2. Loopholes in School Management: Lack of Oversight of Teacher Power

Excessive Authority: Teachers can contact students alone and enter private areas without full monitoring or third-party oversight.

Lax Screening: Background checks for teacher recruitment in Japan are merely formalities, with no regular psychological assessments, making it difficult to detect potential criminal tendencies.

Ineffective Reporting Mechanism: Student fear, parental distrust, and school cover-ups lead to early detection difficulties, allowing crimes to persist for extended periods.

3. Collapse of Teacher Ethics: Professional Dignity Becomes a Tool for Crime

The teachers involved all received higher education and professional ethics training, yet they distorted their duty to protect students into tools for abuse, boasting about their crimes and encouraging each other in online groups. Their professional ethics have completely collapsed, reflecting a deep-seated problem of moral decline among some educators in Japan.

VI. Subsequent Impacts: Japan Strengthens School Safety and AI Oversight

School Safety Reform: The Ministry of Education, Culture, Sports, Science and Technology requires all elementary and secondary schools nationwide to investigate hidden cameras, improve monitoring in changing rooms/classrooms, restrict teachers’ individual contact with students, and strengthen professional ethics education and psychological screening.

Legal Revision: Efforts are being made to amend the “Law Prohibiting Child Prostitution and Child Pornography,” clarifying the criminal penalties for AI-generated indecent images of children and severely cracking down on the abuse of AI technology.

Social Reflection: Continued media exposure of school sexual assault cases has prompted public calls for stronger teacher supervision, improved reporting mechanisms, and severe punishment for school crimes to protect the safety of minors.

VII. Conclusion

The Nagoya teacher molestation case serves as a “mirror” reflecting the true state of school safety in Japan: 7 teachers, 75 victims, 3 years of crimes, and the abuse of AI technology exposed multiple loopholes in school management, teacher ethics, and legal supervision.
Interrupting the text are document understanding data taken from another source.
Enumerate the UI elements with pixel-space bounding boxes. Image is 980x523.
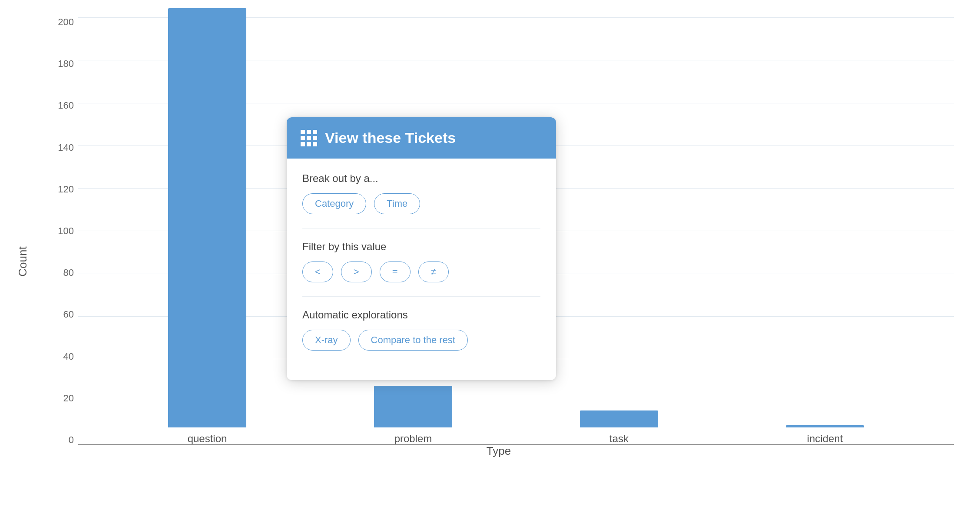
- bar-group: question: [104, 8, 310, 445]
- bar[interactable]: [374, 386, 452, 427]
- exploration-button[interactable]: Compare to the rest: [358, 330, 468, 351]
- y-tick-value: 40: [63, 352, 74, 361]
- y-tick-value: 60: [63, 310, 74, 319]
- y-ticks: 200180160140120100806040200: [43, 17, 78, 445]
- bar[interactable]: [786, 425, 864, 427]
- grid-icon: [301, 130, 317, 146]
- bar[interactable]: [580, 410, 658, 427]
- y-tick-value: 0: [69, 435, 74, 445]
- filter-button[interactable]: ≠: [418, 262, 449, 282]
- y-tick-value: 20: [63, 394, 74, 403]
- bar-label: task: [609, 433, 629, 445]
- filter-button[interactable]: <: [302, 262, 333, 282]
- bar-label: incident: [807, 433, 843, 445]
- y-tick-value: 100: [58, 226, 74, 236]
- section2-buttons: <>=≠: [302, 262, 540, 282]
- y-tick-value: 160: [58, 101, 74, 110]
- bar-group: problem: [310, 386, 516, 445]
- divider1: [302, 228, 540, 228]
- divider2: [302, 296, 540, 297]
- popup-header: View these Tickets: [287, 117, 556, 159]
- popup-title: View these Tickets: [325, 129, 456, 146]
- filter-button[interactable]: >: [341, 262, 372, 282]
- section1-buttons: CategoryTime: [302, 193, 540, 214]
- y-axis-label: Count: [16, 246, 30, 276]
- y-tick-value: 180: [58, 59, 74, 69]
- popup: View these Tickets Break out by a... Cat…: [287, 117, 556, 380]
- breakout-button[interactable]: Time: [374, 193, 420, 214]
- exploration-button[interactable]: X-ray: [302, 330, 351, 351]
- x-axis-label: Type: [487, 444, 511, 458]
- y-tick-value: 140: [58, 143, 74, 152]
- y-tick-value: 200: [58, 17, 74, 27]
- y-tick-value: 80: [63, 268, 74, 278]
- section3-title: Automatic explorations: [302, 309, 540, 321]
- popup-body: Break out by a... CategoryTime Filter by…: [287, 159, 556, 380]
- filter-button[interactable]: =: [380, 262, 411, 282]
- chart-container: Count 200180160140120100806040200 questi…: [0, 0, 980, 523]
- bar-group: task: [516, 410, 722, 445]
- bar[interactable]: [168, 8, 246, 427]
- bar-group: incident: [722, 425, 928, 445]
- bar-label: question: [188, 433, 227, 445]
- y-tick-value: 120: [58, 185, 74, 194]
- section3-buttons: X-rayCompare to the rest: [302, 330, 540, 351]
- section2-title: Filter by this value: [302, 241, 540, 253]
- bar-label: problem: [394, 433, 432, 445]
- section1-title: Break out by a...: [302, 172, 540, 185]
- breakout-button[interactable]: Category: [302, 193, 366, 214]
The Shota Mizuto case, as the first case of criminalizing AI-generated images, is a landmark case, serving as a global warning: technology cannot be used as a tool to harm minors, and a teacher’s identity is not a shield for crime. The trial and reforms in this case offer solace to the victims and serve as a warning to all educators—protecting students is the bottom line for teachers, and crossing that line will be severely punished.